Items from a dataset
◆ ◆ ◆ ◆ ◆ ◆ ◆

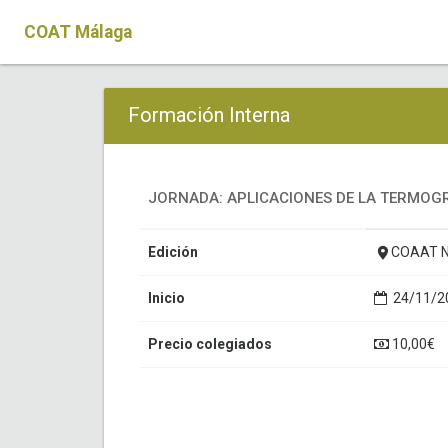
COAT Málaga
Formación Interna
JORNADA: APLICACIONES DE LA TERMOG
Edición
COAAT 
Inicio
24/11/20
Precio colegiados
10,00€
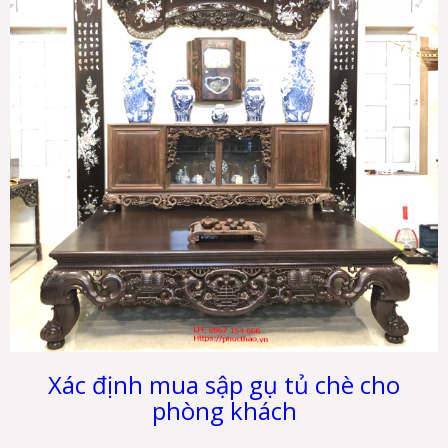
Xác định mua sập gụ tủ chè cho
phòng khách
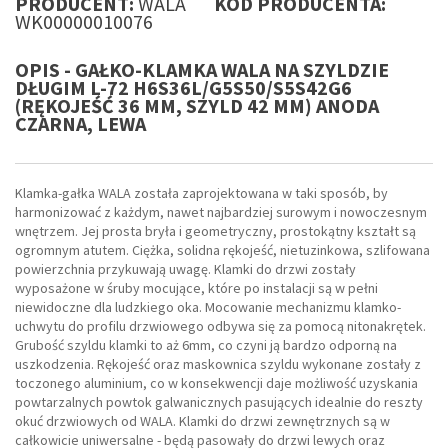
PRODUCENT:
WALA
KOD PRODUCENTA:
WK00000010076
OPIS - GAŁKO-KLAMKA WALA NA SZYLDZIE
DŁUGIM L-72 H6S36L/G5S50/S5S42G6
(RĘKOJEŚĆ 36 MM, SZYLD 42 MM) ANODA
CZARNA, LEWA
Klamka-gałka WALA została zaprojektowana w taki sposób, by
harmonizować z każdym, nawet najbardziej surowym i nowoczesnym
wnętrzem. Jej prosta bryła i geometryczny, prostokątny kształt są
ogromnym atutem. Ciężka, solidna rękojeść, nietuzinkowa, szlifowana
powierzchnia przykuwają uwagę. Klamki do drzwi zostały
wyposażone w śruby mocujące, które po instalacji są w pełni
niewidoczne dla ludzkiego oka. Mocowanie mechanizmu klamko-
uchwytu do profilu drzwiowego odbywa się za pomocą nitonakrętek.
Grubość szyldu klamki to aż 6mm, co czyni ją bardzo odporną na
uszkodzenia. Rękojeść oraz maskownica szyldu wykonane zostały z
toczonego aluminium, co w konsekwencji daje możliwość uzyskania
powtarzalnych powtok galwanicznych pasujących idealnie do reszty
okuć drzwiowych od WALA. Klamki do drzwi zewnętrznych są w
całkowicie uniwersalne - będą pasowały do drzwi lewych oraz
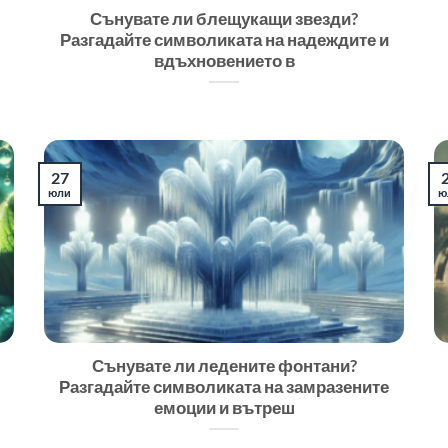
Сънувате ли блещукащи звезди?
Разгадайте символиката на надеждите и
вдъхновението в
27
юли
ю
Сънувате ли ледените фонтани?
Разгадайте символиката на замразените
емоции и вътреш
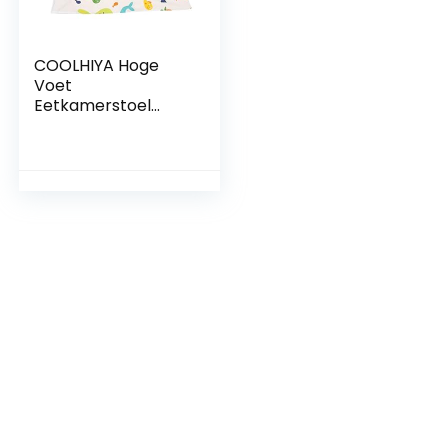
COOLHIYA Hoge
Voet
Eetkamerstoel
Kussen Draagbare
Kinderstoel
Zitkussen
Speelmatten Voor
Baby’S Baby Gym
Mat Baby Kruipen
Mat Babyvoeding
Levert
Picknickdeken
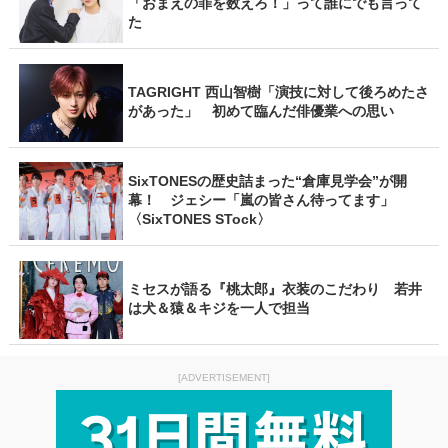
「おまえの罪を数えろ！」って誰にでも言って
た
TAGRIGHT 西山智樹「演技に対して後ろめたさ
があった」 初めて臨んだ俳優業への思い
SixTONESの歴史詰まった“倉庫見学会”が開
幕！ ジェシー「嵐の皆さん待ってます」
〈SixTONES STock〉
ミセスが語る『桃太郎』衣装のこだわり 若井
は犬＆猿＆キジを一人で担当
[ADVERTISEMENT]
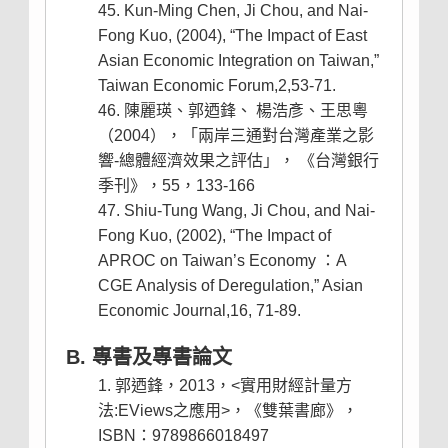
Kun-Ming Chen, Ji Chou, and Nai-
Fong Kuo, (2004), “The Impact of East
Asian Economic Integration on Taiwan,”
Taiwan Economic Forum,2,53-71.
陳麗瑛、郭迺鋒、 楊浩彥、王思粵
（2004），「兩岸三通對台灣產業之影
響-總體經濟效果之評估」， 《台灣銀行
季刊》，55，133-166
Shiu-Tung Wang, Ji Chou, and Nai-
Fong Kuo, (2002), “The Impact of
APROC on Taiwan’s Economy ：A
CGE Analysis of Deregulation,” Asian
Economic Journal,16, 71-89.
B. 專書及專書論文
郭迺鋒，2013，<實用財經計量方
法:EViews之應用>，《雙葉書廊》，
ISBN：9789866018497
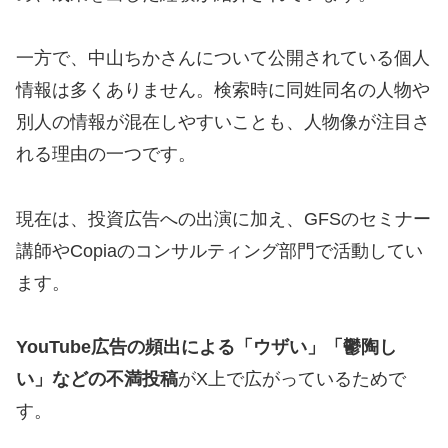
一方で、中山ちかさんについて公開されている個人
情報は多くありません。検索時に同姓同名の人物や
別人の情報が混在しやすいことも、人物像が注目さ
れる理由の一つです。
現在は、投資広告への出演に加え、GFSのセミナー
講師やCopiaのコンサルティング部門で活動してい
ます。
YouTube広告の頻出による「ウザい」「鬱陶し
い」などの不満投稿
がX上で広がっているためで
す。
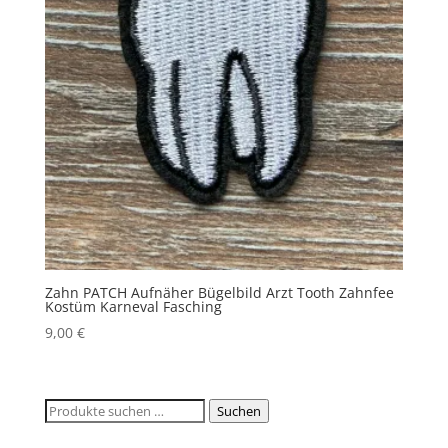
Zahn PATCH Aufnäher Bügelbild Arzt Tooth Zahnfee
Kostüm Karneval Fasching
9,00
€
Suchen
Suchen
nach:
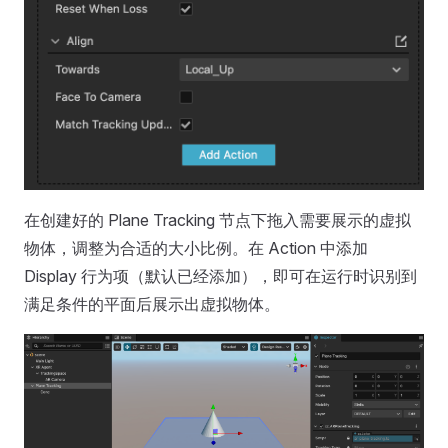
在创建好的 Plane Tracking 节点下拖入需要展示的虚拟
物体，调整为合适的大小比例。在 Action 中添加
Display 行为项（默认已经添加），即可在运行时识别到
满足条件的平面后展示出虚拟物体。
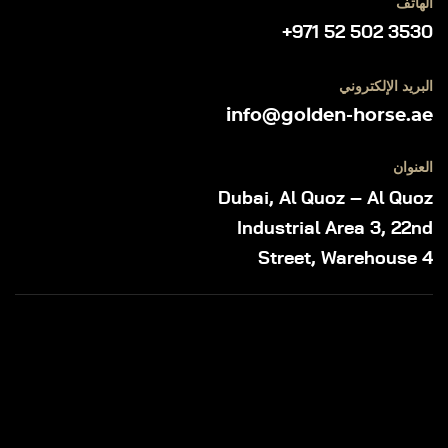
الهاتف
+971 52 502 3530
البريد الإلكتروني
info@golden-horse.ae
العنوان
Dubai, Al Quoz – Al Quoz
Industrial Area 3, 22nd
Street, Warehouse 4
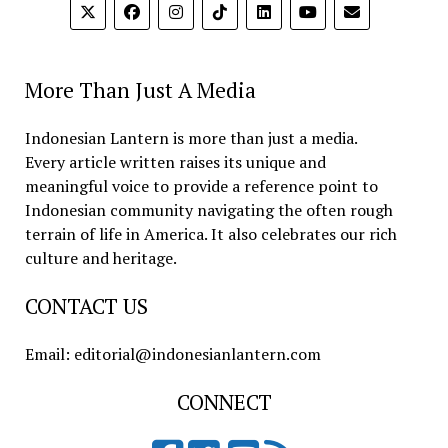
More Than Just A Media
Indonesian Lantern is more than just a media.
Every article written raises its unique and
meaningful voice to provide a reference point to
Indonesian community navigating the often rough
terrain of life in America. It also celebrates our rich
culture and heritage.
CONTACT US
Email: editorial@indonesianlantern.com
CONNECT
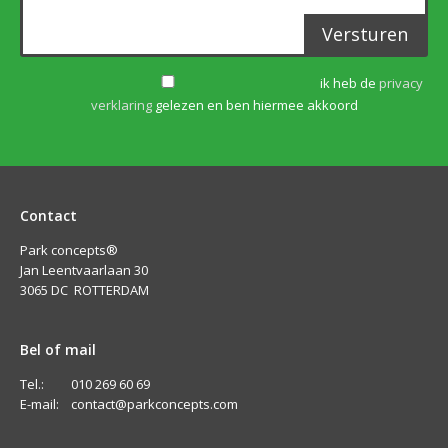
Versturen
ik heb de
privacy
verklaring
gelezen en ben hiermee akkoord
Contact
Park concepts®
Jan Leentvaarlaan 30
3065 DC ROTTERDAM
Bel of mail
Tel.: 010 269 60 69
E-mail:
contact@parkconcepts.com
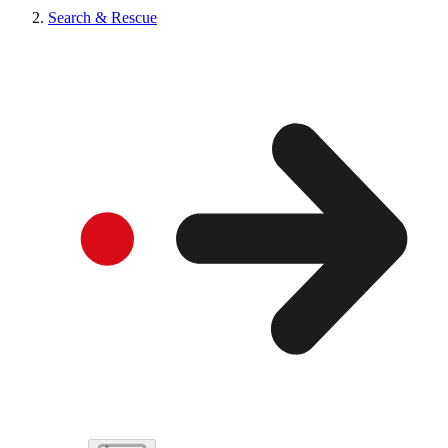
Search & Rescue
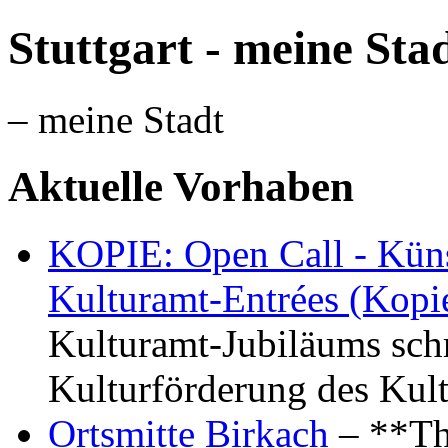
Stuttgart - meine Sta
– meine Stadt
Aktuelle Vorhaben
KOPIE: Open Call - Küns
Kulturamt-Entrées (Kopi
Kulturamt-Jubiläums schr
Kulturförderung des Kul
Ortsmitte Birkach
– **Th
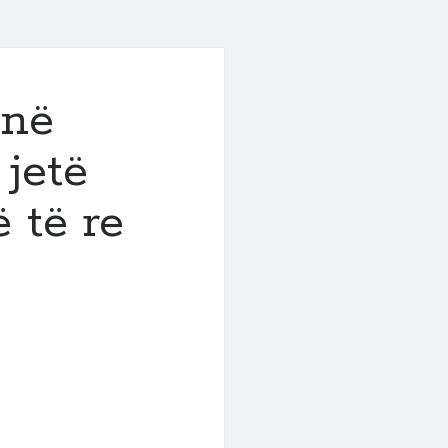
 në
 jetë
 të re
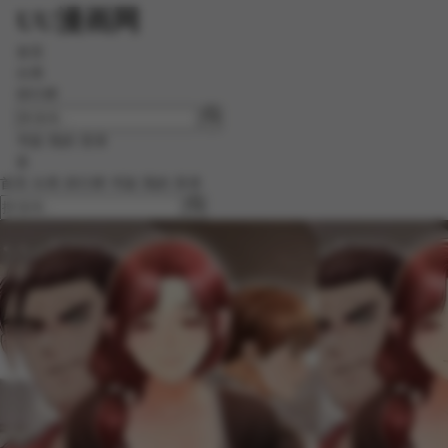
UU漫画网
首页
分类
排行榜
书架
我的
登录
☰
首页
分类
排行榜
书架
我的
登录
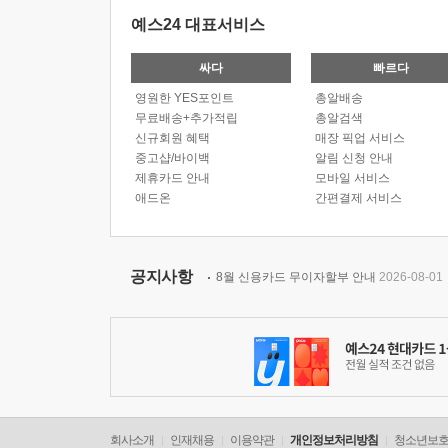
예스24 대표서비스
싸다
빠르다
영원한 YES포인트
총알배송
무료배송+추가적립
총알검색
신규회원 혜택
매장 픽업 서비스
중고샵/바이백
알림 신청 안내
제휴카드 안내
모바일 서비스
애드온
간편결제 서비스
공지사항
8월 신용카드 무이자할부 안내
2026-08-01
회사소개
인재채용
이용약관
개인정보처리방침
청소년보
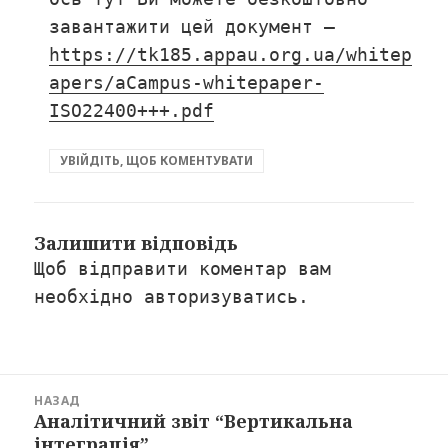
завантажити цей документ –
https://tk185.appau.org.ua/whitep
apers/aCampus-whitepaper-
ISO22400+++.pdf
УВІЙДІТЬ, ЩОБ КОМЕНТУВАТИ
Залишити відповідь
Щоб відправити коментар вам
необхідно
авторизуватись
.
Навігація
НАЗАД
записів
Аналітичний звіт “Вертикальна
Попередній
інтеграція”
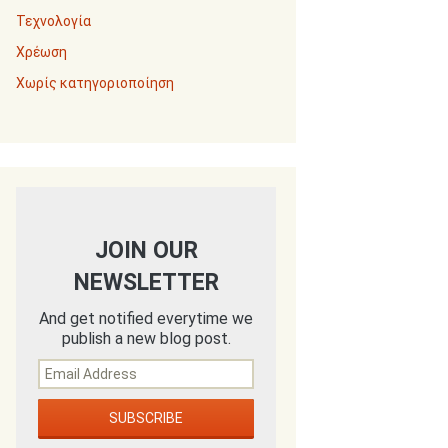
Τεχνολογία
Χρέωση
Χωρίς κατηγοριοποίηση
JOIN OUR
NEWSLETTER
And get notified everytime we
publish a new blog post.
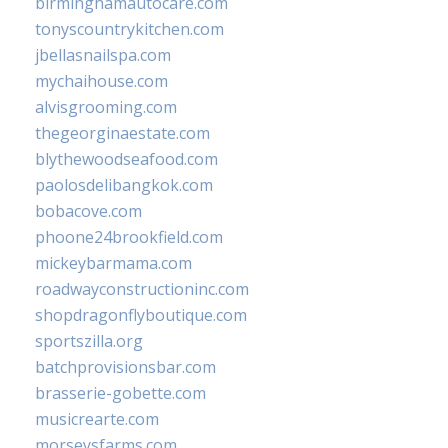
birminghamautocare.com
tonyscountrykitchen.com
jbellasnailspa.com
mychaihouse.com
alvisgrooming.com
thegeorginaestate.com
blythewoodseafood.com
paolosdelibangkok.com
bobacove.com
phoone24brookfield.com
mickeybarmama.com
roadwayconstructioninc.com
shopdragonflyboutique.com
sportszilla.org
batchprovisionsbar.com
brasserie-gobette.com
musicrearte.com
morseysfarms.com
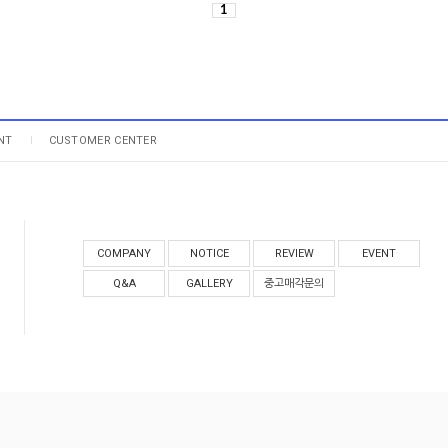
1
NT
CUSTOMER CENTER
COMPANY
NOTICE
REVIEW
EVENT
Q&A
GALLERY
중고매각문의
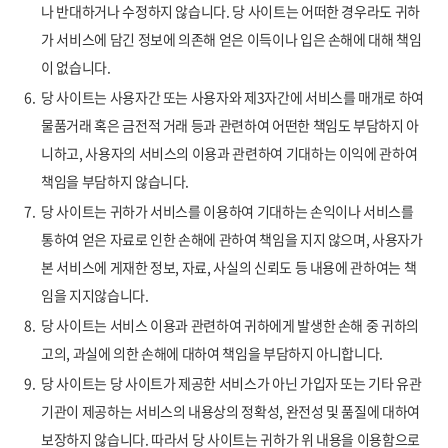
나 반대하거나 수정하지 않습니다. 당 사이트는 어떠한 경우라도 귀하
가 서비스에 담긴 정보에 의존해 얻은 이득이나 입은 손해에 대해 책임
이 없습니다.
6.
당 사이트는 사용자간 또는 사용자와 제3자간에 서비스를 매개로 하여
물품거래 혹은 금전적 거래 등과 관련하여 어떤한 책임도 부담하지 아
니하고, 사용자의 서비스의 이용과 관련하여 기대하는 이익에 관하여
책임을 부담하지 않습니다.
7.
당 사이트는 귀하가 서비스를 이용하여 기대하는 손익이나 서비스를
통하여 얻은 자료로 인한 손해에 관하여 책임을 지지 않으며, 사용자가
본 서비스에 게재한 정보, 자료, 사실의 신뢰도 등 내용에 관하여는 책
임을 지지않습니다.
8.
당 사이트는 서비스 이용과 관련하여 귀하에게 발생한 손해 중 귀하의
고의, 과실에 의한 손해에 대하여 책임을 부담하지 아니합니다.
9.
당 사이트는 당 사이트가 제공한 서비스가 아닌 가입자 또는 기타 유관
기관이 제공하는 서비스의 내용상의 정확성, 완전성 및 품질에 대하여
보장하지 않습니다. 따라서 당 사이트는 귀하가 위 내용을 이용함으로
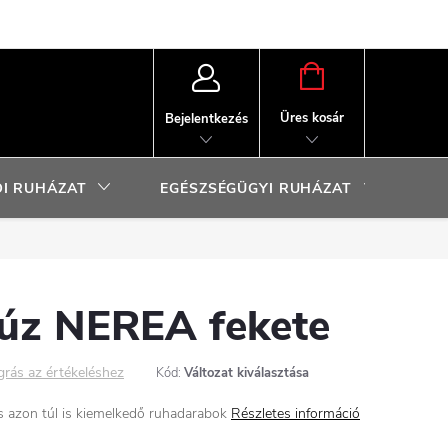
KOSÁR
Üres kosár
Bejelentkezés
I RUHÁZAT
EGÉSZSÉGÜGYI RUHÁZAT
SP
lúz NEREA fekete
grás az értékeléshez
Kód:
Változat kiválasztása
 azon túl is kiemelkedő ruhadarabok
Részletes információ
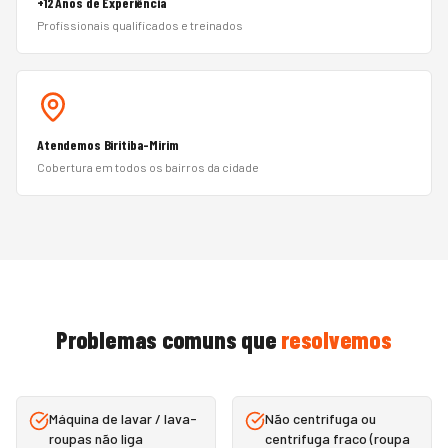
+12 Anos de Experiência
Profissionais qualificados e treinados
Atendemos Biritiba-Mirim
Cobertura em todos os bairros da cidade
Problemas comuns que
resolvemos
Máquina de lavar / lava-
Não centrifuga ou
roupas não liga
centrifuga fraco (roupa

◆ ◆ ◆ ◆ ◆ ◆ ◆

(Problem details):
Search the entries for the word "zostały", then gather every line that has it.

(Task answer):
powierzchnia przykuwają uwagę. Klamki do drzwi zostały
uszkodzenia. Rękojeść oraz maskownica szyldu wykonane zostały z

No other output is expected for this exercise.